I’m having trouble with Google Sheets scripting and need some help. I’m working with the onEdit trigger but noticed it has a weird behavior. When someone clicks on a cell to edit it and then enters the exact same value that was already there, the onEdit event doesn’t fire at all. This is causing issues in my script because I need to track when cells are being actively edited, even if the final value doesn’t change. Is there a way to capture these editing sessions where users open a cell for editing but don’t actually modify the content? Maybe there’s a different event or workaround I should be using instead?
i faced this too, it’s a pain! onEdit won’t help for same values, but ya maybe try onSelectionChange with a setTimeout to check if any edits were made after a few ms. it’s not perfect but can help track edits better!
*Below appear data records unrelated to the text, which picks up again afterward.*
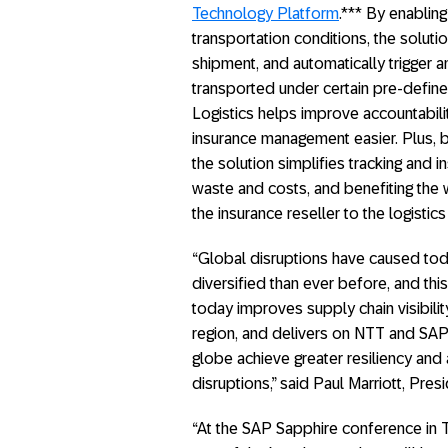
Technology Platform
.*** By enablin
transportation conditions, the solutio
shipment, and automatically trigger a
transported under certain pre-define
Logistics helps improve accountabil
insurance management easier. Plus, b
the solution simplifies tracking and 
waste and costs, and benefiting th
the insurance reseller to the logisti
“Global disruptions have caused to
diversified than ever before, and thi
today improves supply chain visibilit
region, and delivers on NTT and SAP
globe achieve greater resiliency and 
disruptions,” said Paul Marriott, Pres
“At the SAP Sapphire conference in 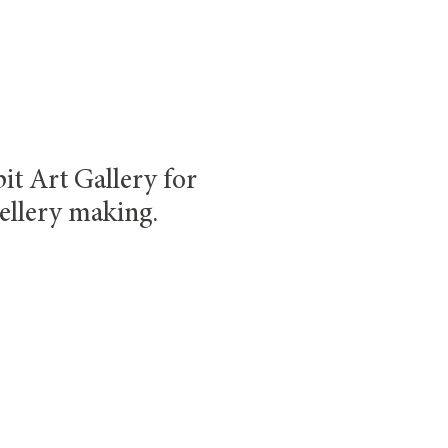
it Art Gallery for
ellery making.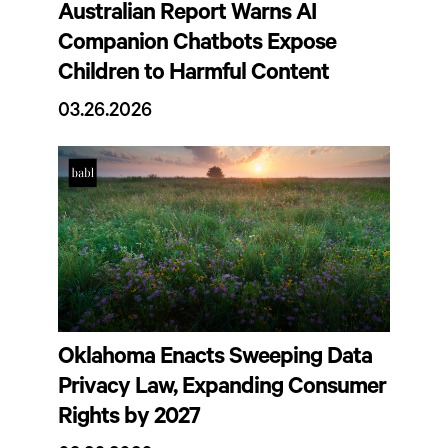
Australian Report Warns AI
Companion Chatbots Expose
Children to Harmful Content
03.26.2026
Oklahoma Enacts Sweeping Data
Privacy Law, Expanding Consumer
Rights by 2027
Yeah, this is a frustrating Google Sheets limitation that drives developers crazy. The onEdit trigger only fires when data actually changes - not when someone just clicks into a cell to edit. I’ve dealt with this before. Here’s what works: combine the onSelectionChange trigger with timestamp logging. When someone selects a cell, log the timestamp and cell reference. Then use a delayed function to check if they actually edited anything within a few seconds. Another trick I’ve used - create a custom menu or sidebar that users click before editing. It’s clunky, but it captures their editing intent whether they change values or not. Not elegant solutions, but they work when you need to track editing activity instead of just value changes.
Google Sheets doesn’t have a native trigger for detecting when someone edits a cell but doesn’t actually change the value. The onEdit trigger only fires when content actually changes, which makes sense for performance reasons. I ran into this same problem on a project where I needed to log all user interactions. My workaround was using Google Apps Script’s HTML service to create a custom interface that captures click events on cells. Then, I had it communicate with the script through google.script.run. This way, I could track when users clicked into cells whether they changed anything or not. I also tried using the onSelectionChange trigger with timestamp tracking; it captures selection attempts but is not perfect. It might work for what you need, though.